Business Services Industry

The facts behind the wage debate

Nation's Business, April, 1996 by James Worsham

By some measures, paychecks have shrunk, but overall compensation has gone up for American workers.

America needs a raise," proclaimed the AFL-CIO's new president, John J. Sweeney, late last year as he took the helm of the labor federation and pledged to do more for the nation's workers.

Corporate profits, stock values, and executive compensation all have surged during the economic expansion of the 1990s. The only thing that has lagged is workers' take-home pay, which has stagnated, says Sweeney.

When, he asks, will workers get their share of the economy's success?

Since Sweeney's election, his brand of business bashing has been taken up by President Clinton, Secretary of Labor Robert Reich, and Democratic leaders in Congress. Even frontrunning Republican presidential candidate Robert Dole, the Senate majority leader, has criticized corporations for laying off thousands of workers while seeing record profits.

Without a doubt, wages and income will remain a top election-year issue. Take-home pay is "the single most important economic issue in America today," says Stephen S. Roach, chief economist for Morgan Stanley & Co., a New York City based investment firm.
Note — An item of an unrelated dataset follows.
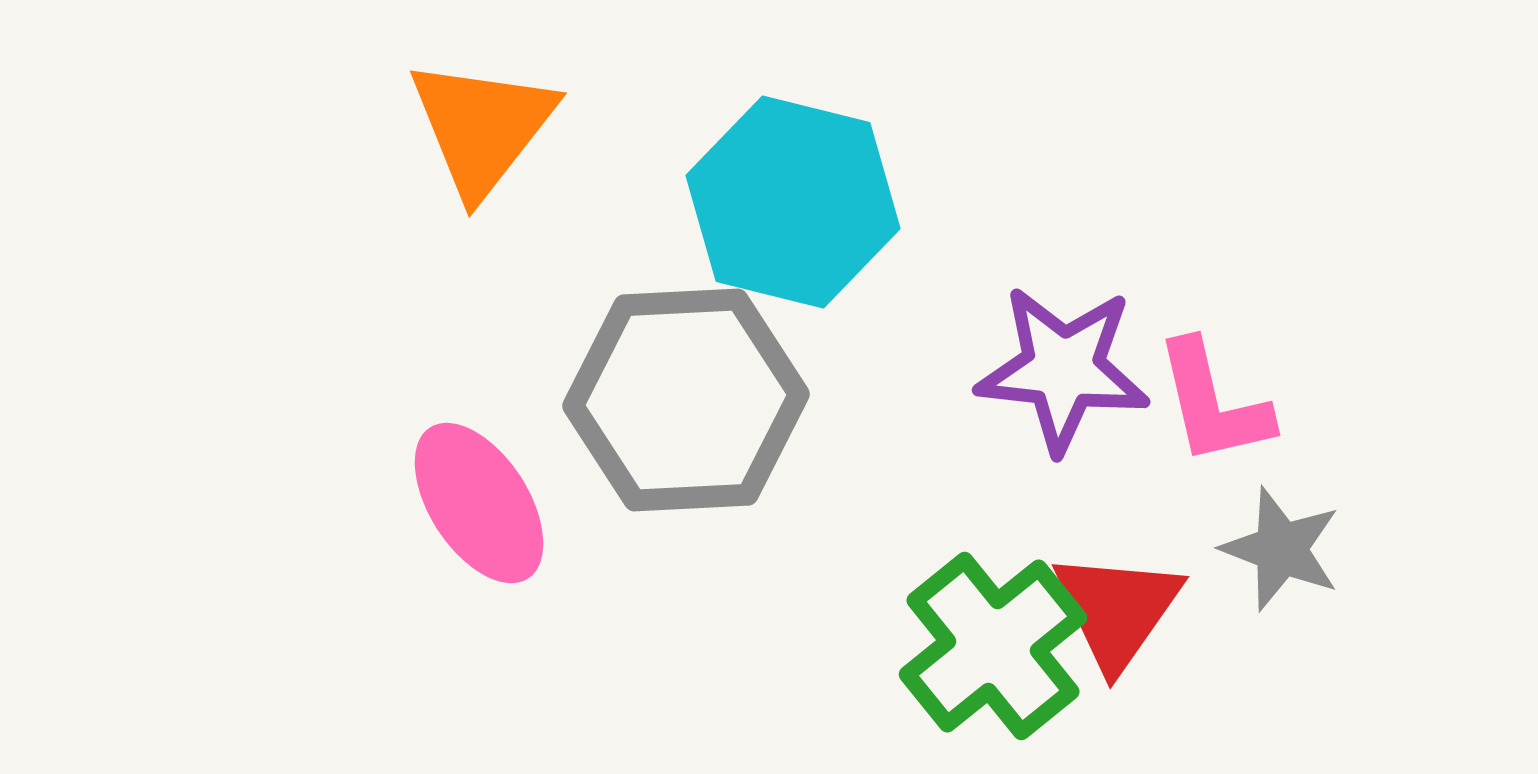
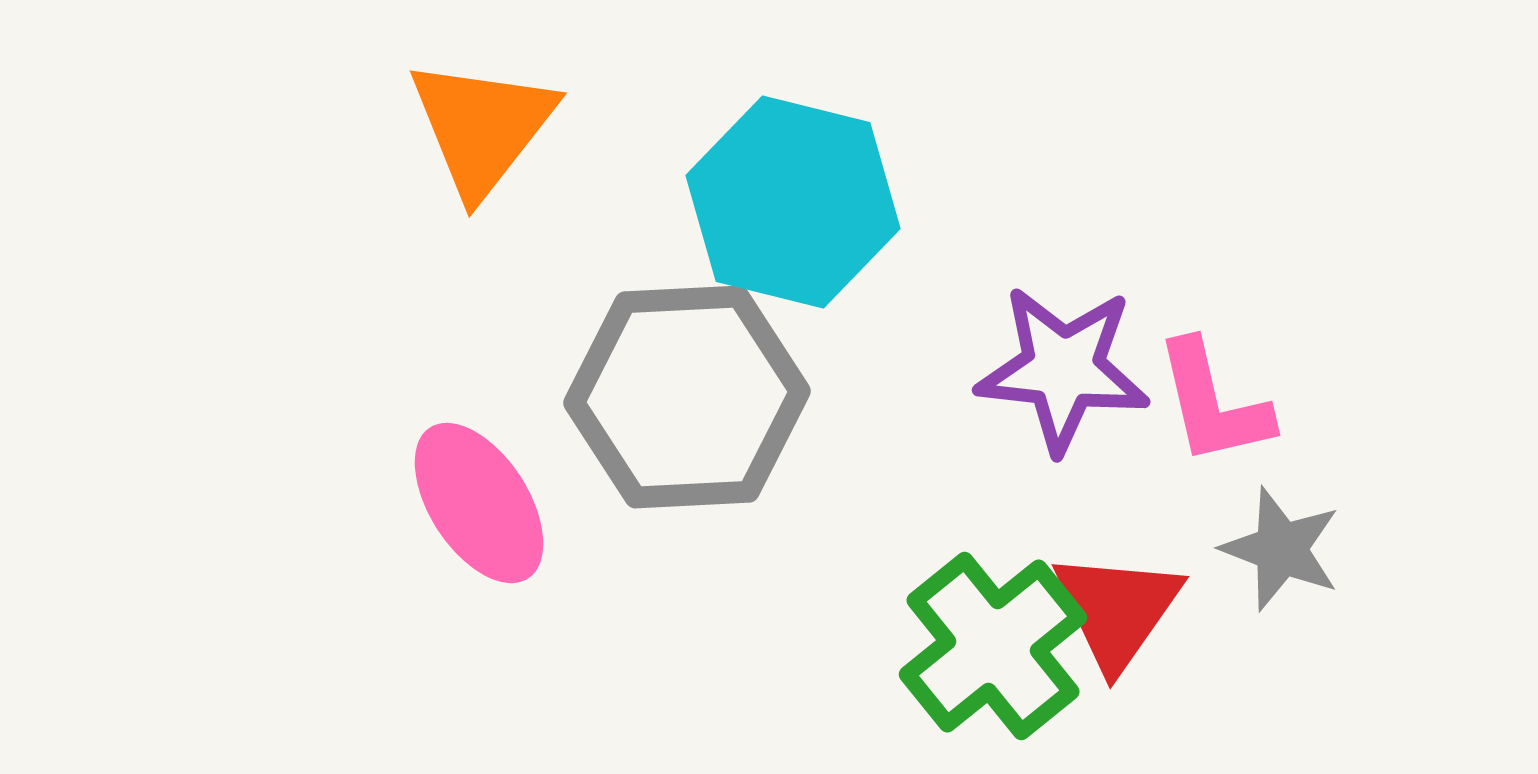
gray hexagon: moved 1 px right, 3 px up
R. Bruce Josten, senior vice president for membership policy of the U.S. Chamber of Commerce, in Washington, D.C., agrees on the importance of the issue but believes "the media have failed to inform people about all the facts." Moreover, he says, the full picture shows that total compensation to workers has increased "quite dramatically" over the past 20 years.

Indeed, the best measures available challenge the prevailing view that workers are being shortchanged.

Wages

Real--inflation-adjusted--weekly wages have dropped almost 5 percent since 1979, according to the Labor Department's Bureau of Labor Statistics. The inflationadjusted average hourly wage peaked in 1973 at $8.55. Since then, it has fallen to $7.42 in 1995, according to the BLS.

A separate measure of economic wellbeing, disposable personal income, has advanced only $378 from 1990 to 1994--reaching $18,320 per capita in inflation-adjusted dollars.

"Wages are stagnant on the average," says Barry Bosworth, a senior fellow at the Brookings Institution, a liberal-to-moderate Washington think tank; he was director of the Council on Wage and Price Stability in the Carter administration. "When people are saying their real incomes are falling, this is a real statement," he says.

Total Compensation

Total compensation--take-home pay plus fringe benefits--has been growing, however. That's because a large share of total compensation consists of benefits--verything from health-care coverage and sick leave to company contributions to retirement accounts. This is the result of a major trend over the past few decades to compensate workers with things other than direct, taxable cash.

"For 25 years, workers have chosen to take a larger and larger share of their compensation in noncash wages because they're not taxable," says Kenneth Deavers, chief economist for the Employment Policy Foundation, a business-supported research group in Washington.

Moreover, organized labor has not, until recently, made falling wages a major issue because it has pushed for more-generous health and pension benefits instead.

The annual survey of employee benefits conducted by the U.S. Chamber shows that employee benefits have risen from 17 percent of total compensation in 1955 to 40 percent in 1994.

In fact, total compensation, as measured by the BLS employment cost index, has risen faster than general price inflation--as measured by the Consumer Price Index--very year since 1990. And while critics of business point out that the growth rate of the employment cost index is at a 10-year low, so is the rate of general inflation. Last year, the employment cost index rose 2.8 percent while the CPI rose 2.5 percent.

Productivity

Some analysts say that in addition to the increase in nontaxable benefits as compensation, another reason wages have lagged is slow growth in productivity.

Economists define productivity as the amount of worker "output per hour," or the amount of time needed to produce a given amount of goods or services. Most economists maintain that wages tend to rise with productivity growth.

Since 1979, growth in productivity had appeared to outpace growth in wages, lending support to labor's demand for higher wages. But recent revisions by the BLS in productivity data have narrowed the previously reported gap.

Here are the specifics:

Until recently, the BLS reported that productivity grew at a plodding 1 percent a year from 1979 onward and accelerated somewhat in the 1990s. Indeed, the productivity indexes for 1992, 1993, and 1994 had been announced as growing 2.7 percent, 1.3 percent, and 1.9 percent, respectively.

In February,, however, the BLS issued revised productivity figures calculated to track growth more accurately. The new figures show annual average productivity growth of 1.1 percent since 1990, lower than previously calculated.

These revised figures also show wages closing the gap with productivity. From 1979 to 1990, inflation-adjusted hourly wages grew at an average annual rate of 0.2 percent. But from 1990 to 1995, the growth rate in wages increased to 0.5 percent.